Though PFAS have seen widespread use in consumer goods, including food packaging, period products and toilet paper, some governments are beginning to regulate their use. The most common are PFOS and PFOA — each are built with eight-carbon-long backbones and are considered to be perfluoroalkyl acids (PFAAs). “Short-chain” PFAAs, containing fewer than eight carbons, and “ultrashort-chain” PFAAs, with just two to three carbon atoms, have been thought to be suitable replacements for PFOS and PFOA. However, recent research has shown that their small size makes it easy for them to move throughout water supplies, and in vitro and in vivo tests have suggested that they could be more toxic than the longer compounds. So, Amina Salamova, Guomao Zheng and Stephanie Eick wanted to see if ultrashort PFAAs are accumulating in homes and in human bodies and understand how they might be getting there.

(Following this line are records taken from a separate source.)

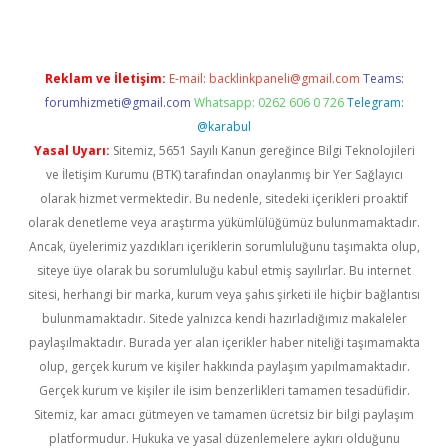
Reklam ve İletişim:
E-mail:
backlinkpaneli@gmail.com
Teams:
forumhizmeti@gmail.com
Whatsapp: 0262 606 0 726
Telegram:
@karabul
Yasal Uyarı:
Sitemiz, 5651 Sayılı Kanun gereğince Bilgi Teknolojileri
ve İletişim Kurumu (BTK) tarafından onaylanmış bir Yer Sağlayıcı
olarak hizmet vermektedir. Bu nedenle, sitedeki içerikleri proaktif
olarak denetleme veya araştırma yükümlülüğümüz bulunmamaktadır.
Ancak, üyelerimiz yazdıkları içeriklerin sorumluluğunu taşımakta olup,
siteye üye olarak bu sorumluluğu kabul etmiş sayılırlar. Bu internet
sitesi, herhangi bir marka, kurum veya şahıs şirketi ile hiçbir bağlantısı
bulunmamaktadır. Sitede yalnızca kendi hazırladığımız makaleler
paylaşılmaktadır. Burada yer alan içerikler haber niteliği taşımamakta
olup, gerçek kurum ve kişiler hakkında paylaşım yapılmamaktadır.
Gerçek kurum ve kişiler ile isim benzerlikleri tamamen tesadüfidir.
Sitemiz, kar amacı gütmeyen ve tamamen ücretsiz bir bilgi paylaşım
platformudur. Hukuka ve yasal düzenlemelere aykırı olduğunu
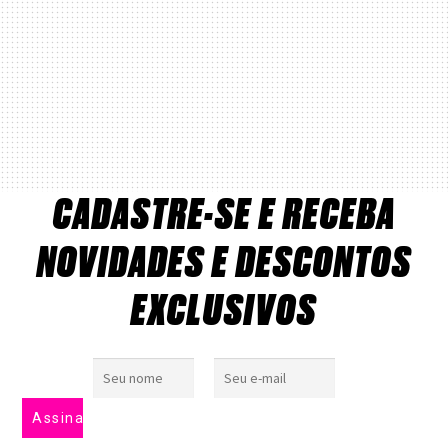
CADASTRE-SE E RECEBA
NOVIDADES E DESCONTOS
EXCLUSIVOS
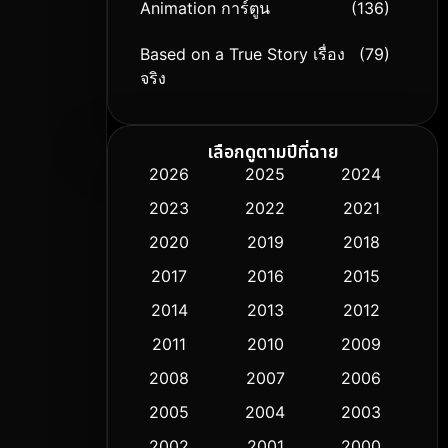
Animation การ์ตูน
(136)
Based on a True Story เรื่อง
(79)
จริง
Based on Novel
(9)
เลือกดูตามปีที่ฉาย
Biography ชีวิตจริง
(74)
2026
2025
2024
2023
2022
2021
Black Comedy
(294)
2020
2019
2018
Classic หนังคลาสสิก
(50)
2017
2016
2015
Comedy ตลก
(426)
2014
2013
2012
2011
2010
2009
Coming-of-age ชีวิตวัยรุ่น
(59)
2008
2007
2006
Crime อาชญากรรม
(503)
2005
2004
2003
Cult Film
2002
2001
2000
(5)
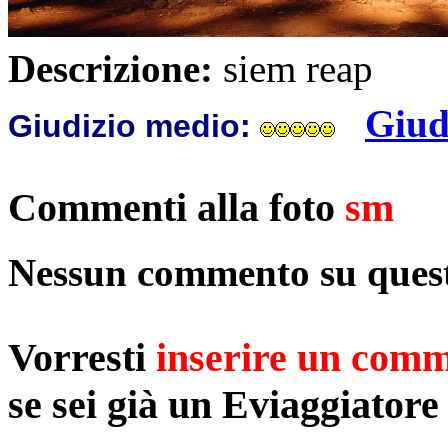
Descrizione:
siem reap
Giud
Giudizio medio:
Commenti alla foto
sm
Nessun commento su quest
Vorresti
inserire un com
se sei già un Eviaggiatore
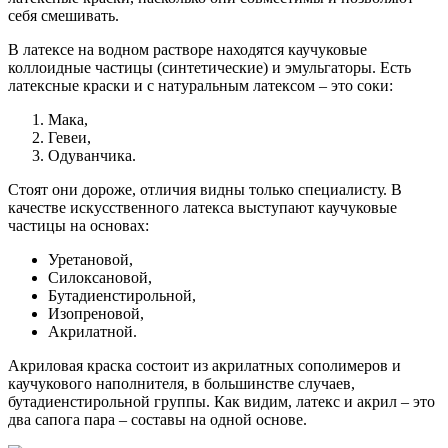
себя смешивать.
В латексе на водном растворе находятся каучуковые
коллоидные частицы (синтетические) и эмульгаторы. Есть
латексные краски и с натуральным латексом – это соки:
Мака,
Гевеи,
Одуванчика.
Стоят они дороже, отличия видны только специалисту. В
качестве искусственного латекса выступают каучуковые
частицы на основах:
Уретановой,
Силоксановой,
Бутадиенстирольной,
Изопреновой,
Акрилатной.
Акриловая краска состоит из акрилатных сополимеров и
каучукового наполнителя, в большинстве случаев,
бутадиенстирольной группы. Как видим, латекс и акрил – это
два сапога пара – составы на одной основе.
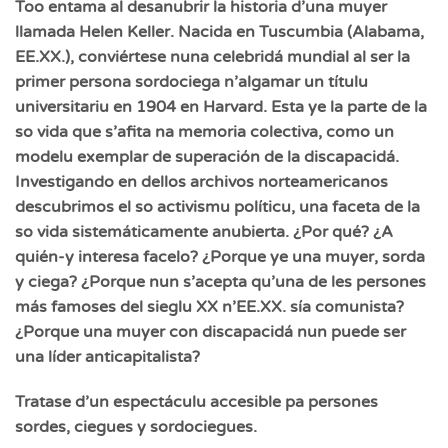
Too entama al desanubrir la historia d’una muyer
llamada Helen Keller. Nacida en Tuscumbia (Alabama,
EE.XX.), conviértese nuna celebridá mundial al ser la
primer persona sordociega n’algamar un títulu
universitariu en 1904 en Harvard. Esta ye la parte de la
so vida que s’afita na memoria colectiva, como un
modelu exemplar de superación de la discapacidá.
Investigando en dellos archivos norteamericanos
descubrimos el so activismu políticu, una faceta de la
so vida sistemáticamente anubierta. ¿Por qué? ¿A
quién-y interesa facelo? ¿Porque ye una muyer, sorda
y ciega? ¿Porque nun s’acepta qu’una de les persones
más famoses del sieglu XX n’EE.XX. sía comunista?
¿Porque una muyer con discapacidá nun puede ser
una líder anticapitalista?
Tratase d’un espectáculu accesible pa persones
sordes, ciegues y sordociegues.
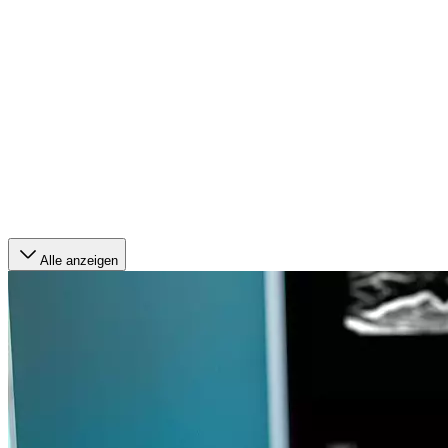
Alle anzeigen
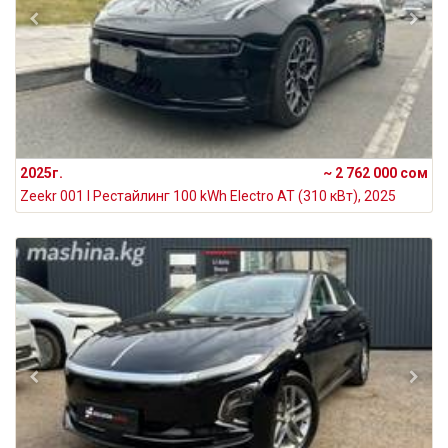
2025г.
~ 2 762 000 сом
Zeekr 001 I Рестайлинг 100 kWh Electro AT (310 кВт), 2025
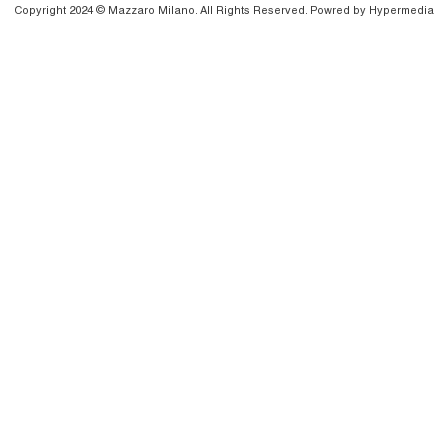
Copyright 2024 © Mazzaro Milano. All Rights Reserved. Powred by
Hypermedia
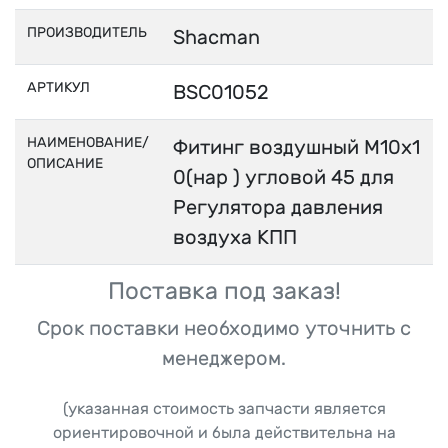
ПРОИЗВОДИТЕЛЬ
Shacman
АРТИКУЛ
BSC01052
НАИМЕНОВАНИЕ/
Фитинг воздушный M10x1
ОПИСАНИЕ
0(нар ) угловой 45 для
Регулятора давления
воздуха КПП
Поставка под заказ!
Срок поставки необходимо уточнить с
менеджером.
(указанная стоимость запчасти является
ориентировочной и была действительна на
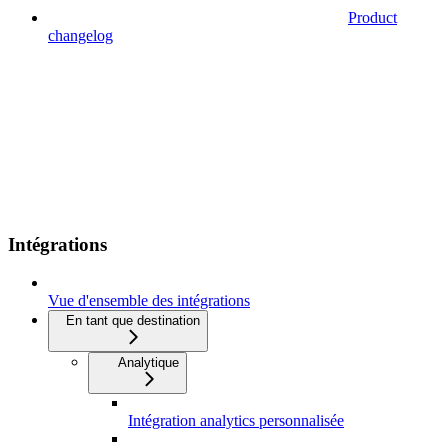
Product
changelog
Intégrations
Vue d'ensemble des intégrations
En tant que destination
Analytique
Intégration analytics personnalisée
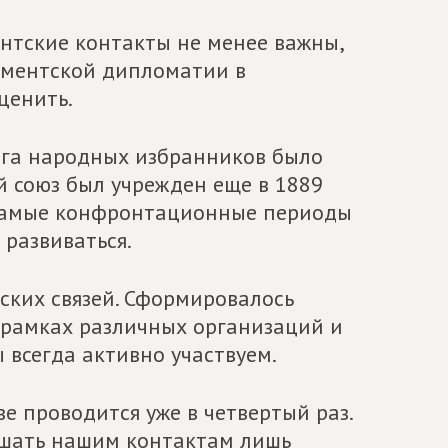
нтские контакты не менее важны,
аментской дипломатии в
ценить.
ога народных избранников было
 союз был учрежден еще в 1889
в самые конфронтационные периоды
развиваться.
ских связей. Сформировалось
рамках различных организаций и
 всегда активно участвуем.
 проводится уже в четвертый раз.
ешать нашим контактам лишь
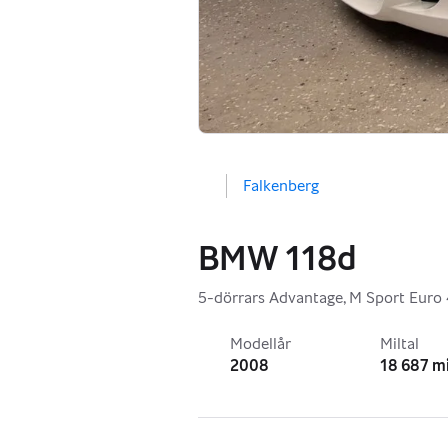
Falkenberg
BMW 118d
5-dörrars Advantage, M Sport Euro
Modellår
Miltal
2008
18 687 mi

Over 300 samples of dust, drinking water, serum and urine were collected from 81 people and their homes in the U.S., then analyzed for 47 different PFAAs and their precursors. Of these fluorinated compounds, 39 were detected, including ultra-short and short-chain compounds. For instance:

  • PFOS and PFOA were frequently detected in dust, drinking water and serum, but were less abundant than the shorter-chain PFAAs.

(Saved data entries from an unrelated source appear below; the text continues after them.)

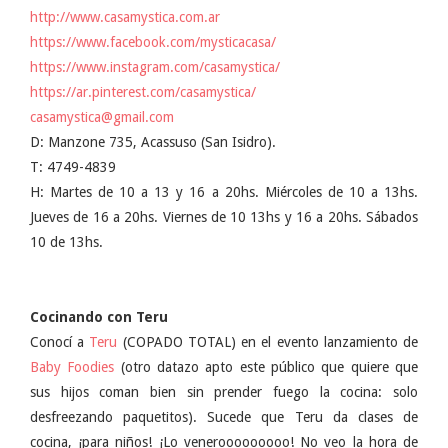
http://www.casamystica.com.ar
https://www.facebook.com/mysticacasa/
https://www.instagram.com/casamystica/
https://ar.pinterest.com/casamystica/
casamystica@gmail.com
D: Manzone 735, Acassuso (San Isidro).
T: 4749-4839
H: Martes de 10 a 13 y 16 a 20hs. Miércoles de 10 a 13hs.
Jueves de 16 a 20hs. Viernes de 10 13hs y 16 a 20hs. Sábados
10 de 13hs.
Cocinando con Teru
Conocí a
Teru
(COPADO TOTAL) en el evento lanzamiento de
Baby Foodies
(otro datazo apto este público que quiere que
sus hijos coman bien sin prender fuego la cocina: solo
desfreezando paquetitos). Sucede que Teru da clases de
cocina, ¡para niños! ¡Lo venerooooooooo! No veo la hora de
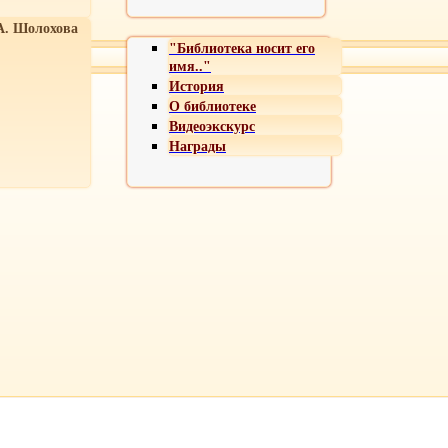
А. Шолохова
"Библиотека носит его
имя.."
История
О библиотеке
Видеоэкскурс
Награды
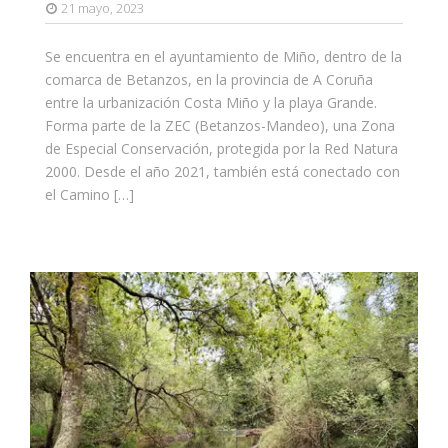
21 mayo, 2023
Se encuentra en el ayuntamiento de Miño, dentro de la
comarca de Betanzos, en la provincia de A Coruña
entre la urbanización Costa Miño y la playa Grande.
Forma parte de la ZEC (Betanzos-Mandeo), una Zona
de Especial Conservación, protegida por la Red Natura
2000. Desde el año 2021, también está conectado con
el Camino […]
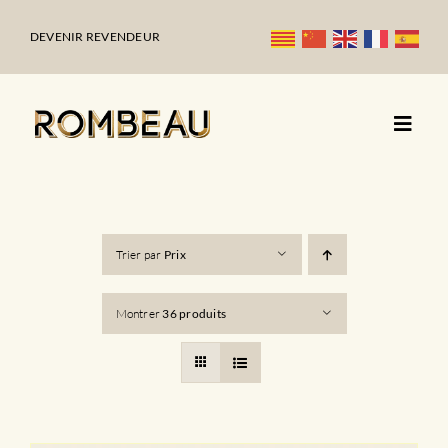
Passer
au
DEVENIR REVENDEUR
contenu
Trier par
Prix
Montrer
36 produits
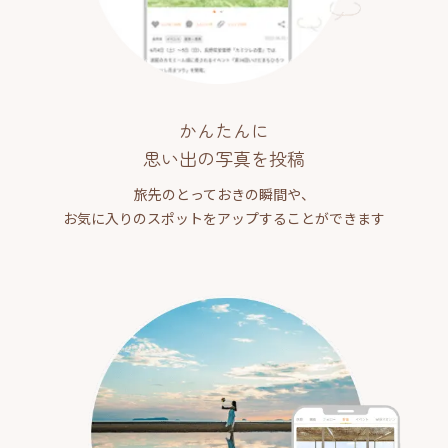
かんたんに
思い出の写真を投稿
旅先のとっておきの瞬間や、
お気に入りのスポットをアップすることができます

  • In most dust, drinking water and serum samples, two-carbon-long trifluoroacetic acid was the most predominant PFAA, often followed by three-carbon long perfluoropropanoic acid.

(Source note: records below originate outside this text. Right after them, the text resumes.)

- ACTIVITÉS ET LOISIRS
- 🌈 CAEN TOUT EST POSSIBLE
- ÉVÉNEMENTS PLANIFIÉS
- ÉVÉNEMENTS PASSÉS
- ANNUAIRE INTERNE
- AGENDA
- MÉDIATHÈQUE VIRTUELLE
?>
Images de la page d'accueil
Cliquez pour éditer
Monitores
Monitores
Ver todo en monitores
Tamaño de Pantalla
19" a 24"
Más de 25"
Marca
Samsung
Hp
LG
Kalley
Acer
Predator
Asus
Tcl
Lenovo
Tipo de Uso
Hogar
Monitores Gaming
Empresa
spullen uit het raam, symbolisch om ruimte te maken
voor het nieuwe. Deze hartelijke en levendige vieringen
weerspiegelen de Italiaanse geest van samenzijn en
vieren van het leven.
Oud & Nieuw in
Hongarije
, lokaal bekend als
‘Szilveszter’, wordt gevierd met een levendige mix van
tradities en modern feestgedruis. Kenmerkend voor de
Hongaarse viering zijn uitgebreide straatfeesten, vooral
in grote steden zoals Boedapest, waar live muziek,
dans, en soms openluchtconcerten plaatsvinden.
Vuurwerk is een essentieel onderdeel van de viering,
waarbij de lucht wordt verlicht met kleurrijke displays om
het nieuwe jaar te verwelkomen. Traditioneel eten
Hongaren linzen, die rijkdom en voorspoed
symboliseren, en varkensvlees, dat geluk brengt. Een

  • But in urine samples, the 5-carbon long perfluoropentanoic acid was the most abundant PFAA present.

The researchers explain that the smaller PFAAs could slip through filters into drinking water or accumulate easily in household dust. Interestingly, dust samples from homes without carpets and homes that were vacuumed regularly contained substantially lower levels of PFAAs. From the data, the team determined that dust and water intake only contributed only about 20% of the total PFAA burden in these people. This result suggests that these compounds must primarily originate from other sources — many PFAA precursors can be found in consumer products, and some evidence suggests that they can break down into shorter-chain compounds in the environment or in the body. The researchers say that further investigation into ultra-short PFAA levels, their sources and their effects on human health is needed.

The authors acknowledge funding from Indiana University and the Indiana Clinical and Translational Sciences Institute.